Imaging contrasts during Dir and Dis were illustrated in Figure 14 and summarized in Table 15. During Dir, no significant brain activation was found in the (Free > Tour) and the (Tour > Free) contrasts. During Dis, only 1 significant brain activation was found in the (Tour > Free) contrast. MTG and posterior cingulate cortex (PCC) were found significant activated in the EDV modulated (DisFree > DisTour) contrast, suggesting that greater distance mis-estimation engaged greater neural activity in these distance processing area in the Tour compared to Free condition. As we observed participants spending significant more time during Dir compared to Dis (t(20)
= 13.935, p < .001), we postulated a processing difference between the 2 judgement periods, and moved on to examine the neural activation contrasts. In the (Dir > Dis)
contrast, brain responses were found in paraHC, HC, primary visual cortex (V1), PCC, and temporoparietal junction. The higher involvement of HC could suggest that participants were more engaged with the spatial information retrieval of the goal during Dir compared to Dis. In the (Dis > Dir) contrast, higher brain activations were found in bilateral postcentral gyri and MTG.
Specific Spatial Environments Represented in ROIs
To further examine the neural responses under different contrasts, we defined functional ROIs at peak voxels found in the previous (Free > Tour) and (Tour > Free) contrasts (see methods). Parameter estimations of different contrasts were extracted and shown in Figure 15 and Table 16. In Free compared to the Tour condition, higher bilateral HC responses were found at the spatial nodes and Dir. Specifically, right HC was more engaged during learning in (J > T) (t(20) = 4.89, p < .001), and (S > T) (t(20)

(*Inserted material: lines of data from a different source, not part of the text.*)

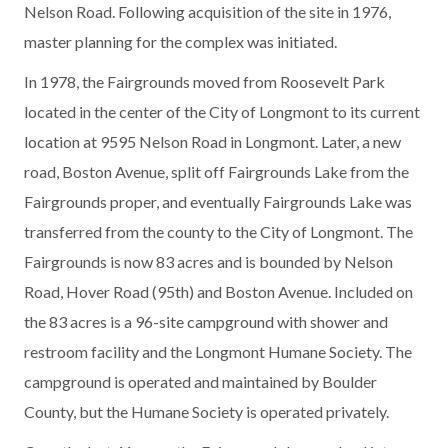
Nelson Road. Following acquisition of the site in 1976,
master planning for the complex was initiated.
In 1978, the Fairgrounds moved from Roosevelt Park
located in the center of the City of Longmont to its current
location at 9595 Nelson Road in Longmont. Later, a new
road, Boston Avenue, split off Fairgrounds Lake from the
Fairgrounds proper, and eventually Fairgrounds Lake was
transferred from the county to the City of Longmont. The
Fairgrounds is now 83 acres and is bounded by Nelson
Road, Hover Road (95th) and Boston Avenue. Included on
the 83 acres is a 96-site campground with shower and
restroom facility and the Longmont Humane Society. The
campground is operated and maintained by Boulder
County, but the Humane Society is operated privately.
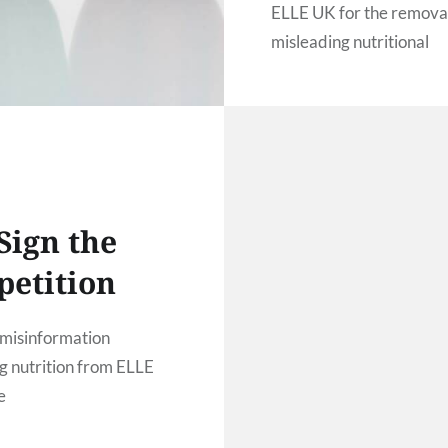
ELLE UK for the removal
misleading nutritional
information
Sign the
petition
misinformation
g nutrition from ELLE
e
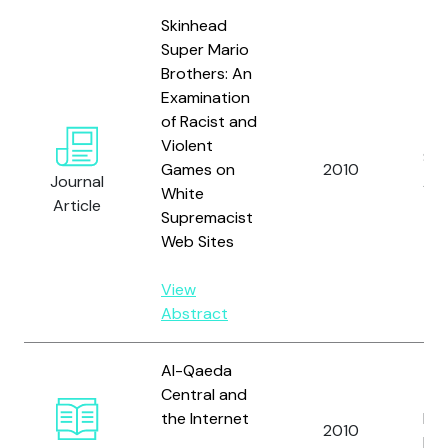
Skinhead
Super Mario
Brothers: An
Examination
of Racist and
Violent
Sel
Games on
2010
Journal
A.
White
Article
Supremacist
Web Sites
View
Abstract
Al-Qaeda
Central and
the Internet
Dan
2010
Ki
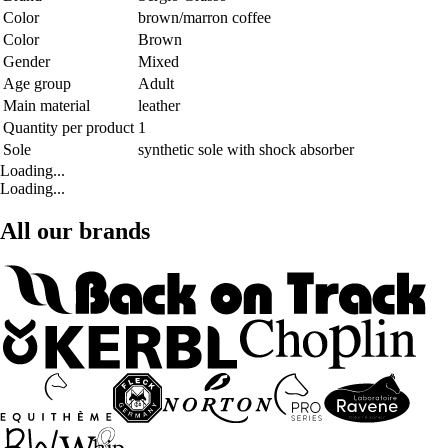
Color
brown/marron coffee
Color
Brown
Gender
Mixed
Age group
Adult
Main material
leather
Quantity per product
1
Sole
synthetic sole with shock absorber
Loading...
Loading...
All our brands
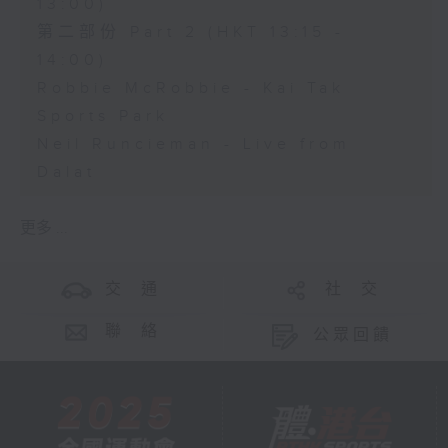
13:00)
第二部份 Part 2 (HKT 13:15 -
14:00)
Robbie McRobbie - Kai Tak
Sports Park
Neil Runcieman - Live from
Dalat
更多 ...
交 通
社 交
聯 絡
公眾回饋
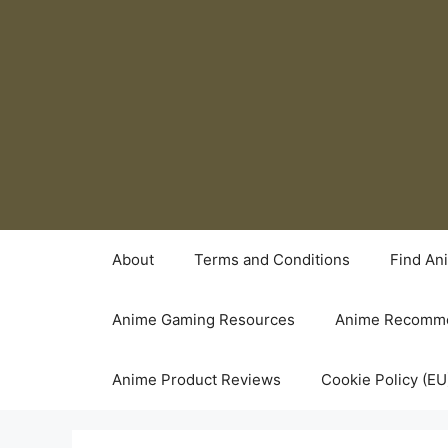
Skip
to
content
About
Terms and Conditions
Find An
Anime Gaming Resources
Anime Recomme
Anime Product Reviews
Cookie Policy (EU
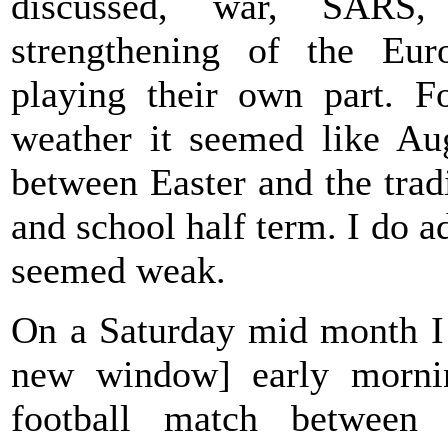
discussed, war, SARS
strengthening of the Euro
playing their own part. F
weather it seemed like Aug
between Easter and the tra
and school half term. I do a
seemed weak.
On a Saturday mid month I
new window] early morni
football match between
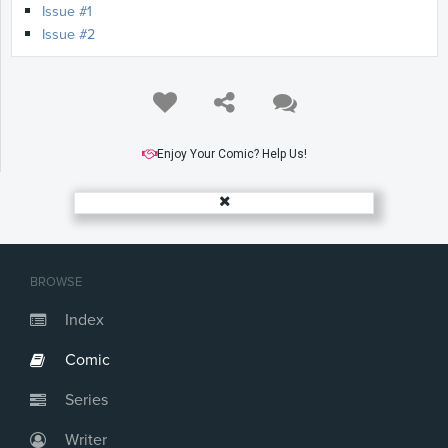
Issue #1
Issue #2
Enjoy Your Comic? Help Us!
BROWSE
Index
Comic
Series
Writer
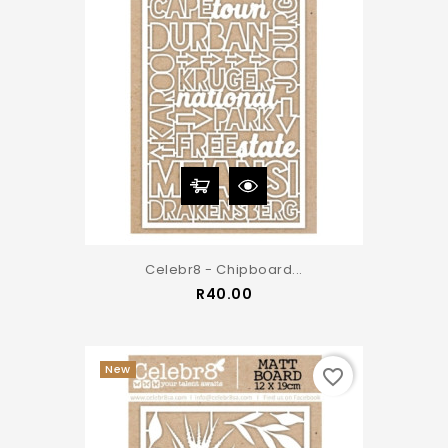
Celebr8 - Chipboard...
Price
R40.00
New
favorite_border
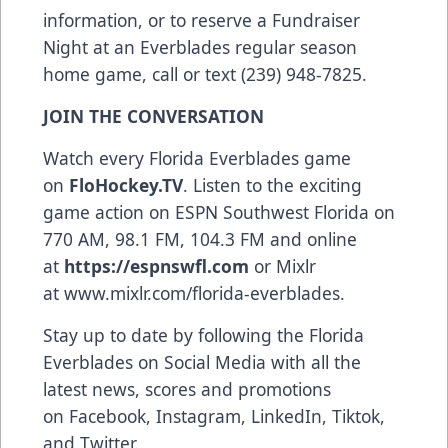
information, or to reserve a Fundraiser
Night at an Everblades regular season
home game, call or text (239) 948-7825.
JOIN THE CONVERSATION
Watch every Florida Everblades game
on
FloHockey.TV
. Listen to the exciting
game action on ESPN Southwest Florida on
770 AM, 98.1 FM, 104.3 FM and online
at
https://espnswfl.com
or Mixlr
at
www.mixlr.com/florida-everblades
.
Stay up to date by following the Florida
Everblades on Social Media with all the
latest news, scores and promotions
on
Facebook
,
Instagram
,
LinkedIn
,
Tiktok
,
and
Twitter
.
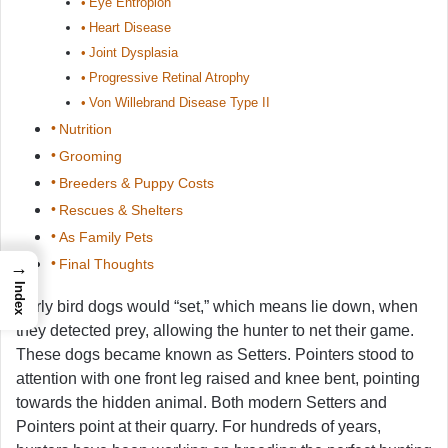
Eye Entropion
Heart Disease
Joint Dysplasia
Progressive Retinal Atrophy
Von Willebrand Disease Type II
Nutrition
Grooming
Breeders & Puppy Costs
Rescues & Shelters
As Family Pets
Final Thoughts
→
Index
Early bird dogs would “set,” which means lie down, when
they detected prey, allowing the hunter to net their game.
These dogs became known as Setters. Pointers stood to
attention with one front leg raised and knee bent, pointing
towards the hidden animal. Both modern Setters and
Pointers point at their quarry. For hundreds of years,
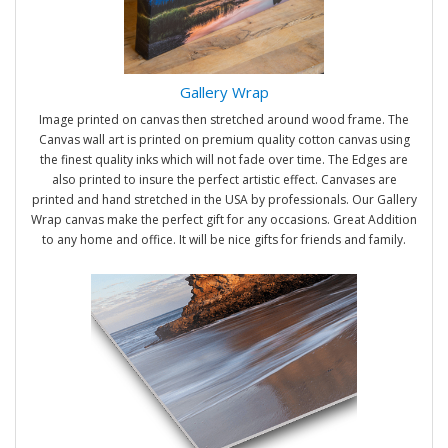
Gallery Wrap
Image printed on canvas then stretched around wood frame. The
Canvas wall art is printed on premium quality cotton canvas using
the finest quality inks which will not fade over time. The Edges are
also printed to insure the perfect artistic effect. Canvases are
printed and hand stretched in the USA by professionals. Our Gallery
Wrap canvas make the perfect gift for any occasions. Great Addition
to any home and office. It will be nice gifts for friends and family.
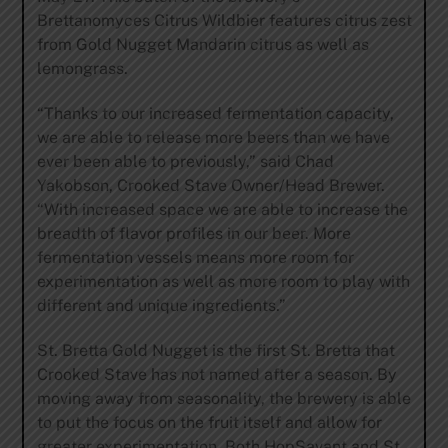
Brettanomyces Citrus Wildbier features citrus zest
from Gold Nugget Mandarin citrus as well as
lemongrass.
“Thanks to our increased fermentation capacity,
we are able to release more beers than we have
ever been able to previously,” said Chad
Yakobson, Crooked Stave Owner/Head Brewer.
“With increased space we are able to increase the
breadth of flavor profiles in our beer. More
fermentation vessels means more room for
experimentation as well as more room to play with
different and unique ingredients.”
St. Bretta Gold Nugget is the first St. Bretta that
Crooked Stave has not named after a season. By
moving away from seasonality, the brewery is able
to put the focus on the fruit itself and allow for
greater experimentation. Both HopSavant and St.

= 2.61, p < .05). Left HC was more engaged during retrieval in (S > T) (t(20) = 3.28, p
< .01), and Dir(t(20) = 2.86, p < .01). These results strongly supported our hypothesis that navigational agency enhanced the labelling of the spatial nodes in grid and place cells in HC. In Tour compared to Free condition, higher neural responses were found at the spatial nodes, Dir, Dis in PCC, and Dis in right HC. We reported these higher activations during retrieval in PCC in (S > T) (t(20) = 2.55, p < .05), objective between- goal distance modulated Dis (t(20) = 2.48, p < .05), and subjective distance mis- estimation modulated Dir (t(20) = 2.44, p < .05) and Dis (t(20) = 3.46, p < .01). Right HC showed higher activation in the Tour compared to Free condition in subjective distance mis-estimation modulated Dis (t(20) = 2.67, p < .05). These results could suggest that greater distance and distance mis-estimation involved in higher neural responses mainly in PCC and right HC in the Tour than Free condition.